After 1945 the individual universities in the Federal Republic had to fight again to establish pharmaceutical technology. The galenic knowledge and skills required in the pharmacy were considered “craft” and should be learned during the pre-study internship. The Braunschweig Technical University was an exception , where a full professorship and its own institute for pharmaceutical technology were established in 1959. At other universities, Extraordinariats were initially set up. This was also the case in 1956 in Munich, where Elsa Ullmann, the first woman to qualify as a professor in pharmaceutical technology, was appointed. In 1963 further associate professorships followed at the Technical University of Karlsruhe and at the Universities of Marburg , Würzburg in 1965 and Frankfurt and Münster in 1966 . Own chairs were created in 1966 in Hamburg and Marburg and in 1967 at the Technical University in Karlsruhe.

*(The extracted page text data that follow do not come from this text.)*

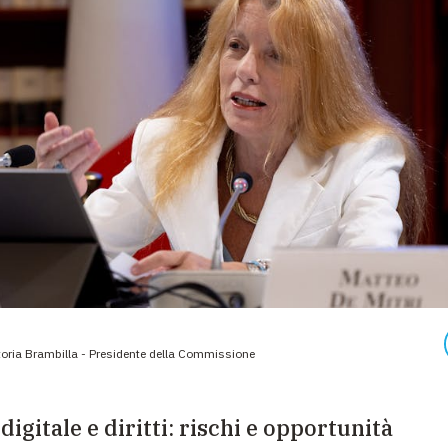
ttoria Brambilla - Presidente della Commissione
digitale e diritti: rischi e opportunità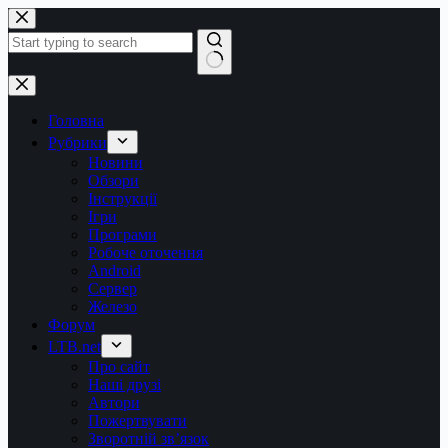
Перейти
до
вмісту
Немає
результатів
Головна
Рубрики
Новини
Обзори
Інструкції
Ігри
Програми
Робоче оточення
Android
Сервер
Железо
Форум
LTB.net
Про сайт
Наші друзі
Автори
Пожертвувати
Зворотній зв’язок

In the GDR , the director of the Pharmaceutical Institute Fritz Weiß (1894–1965) at the Humboldt University in Berlin , unlike other pharmaceutical chemists, was committed to the establishment of pharmaceutical technology. In 1957 he invited to the first workshop on pharmaceutical technology and drug form theory in Berlin. In 1961, a department for galenics and pharmaceutical technology was established at the Humboldt University in Berlin, headed by Rudolf Voigt . Rudolf Voigt became one of the first representatives of this subject in the GDR.

Figurative meanings

In a figurative sense, pharmacists and medical professionals refer to the dosage form or the properties of a drug which are dependent on the dosage form as its "galenics", for example: " Metformin in a new galenics with better tolerance".

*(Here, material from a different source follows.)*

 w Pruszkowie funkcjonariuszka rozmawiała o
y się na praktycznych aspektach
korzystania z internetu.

In pharmaceutical companies , the premises in which drugs are manufactured are known as galenics .

Related terms

  • A Galenikum (plural Galenika ) is according to Duden a medicine in the pharmacy of drugs is prepared, so from ingredients from animals, plants or other organisms that contain medically effective substances.
  • The dosage form is also referred to as the dosage form or galenic form .

literature

  • Rudolf Schmitz: History of Pharmacy . Ed .: Christoph Friedrich, Wolf-Dieter Müller-Jahncke. tape 2 . Govi-Verlag, Eschborn 2005, ISBN 978-3-7741-1027-4 , p. 675-679 .
  • Jürgen Friedland: Dosage form theory for PTA: with 33 tables; with CD-ROM revision course on drug form theory . 7., revised. and updated edition Wiss. Verl.-Ges, Stuttgart 2013, ISBN 978-3-8047-3093-9 .
  • Ursula Schöffling: Dosage Forms Theory: a textbook of galenics for theory and practice; with 89 tables (=  paperback PTA series ). 6., revised. and exp. Ed. Dt. Apotheker-Verl, Stuttgart 2015, ISBN 978-3-7692-6085-4 .
  • Ingfried Zimmermann: Galenics or how an active ingredient becomes a drug . Chemistry in our time, VCH Verlagsgesellschaft, 4/1989 and 5/1989.
  • Wolf-Dieter Müller-Jahncke : Galenic remedies. In: Werner E. Gerabek u. a. (Ed.): Encyclopedia of medical history. , Walter de Gruyter, 2005, p. 446 f.

References and comments

  1. Duden online: Galenics
  2. Wolf-Dieter Müller-Jahncke (2005), p. 447.
  3. especially De compositione medicamentorum and De simplicium medicamentorum temperamentis et facultatibus libri XI .
  4. ^ Wolf-Dieter Müller-Jahncke: Galenic remedies. 2005, p. 447.
  5. Metformin in new galenics with better gastrointestinal tolerance, even in the case of renal insufficiency, press release of the German Society for Endocrinology on www.diabsite.de, July 16, 2013.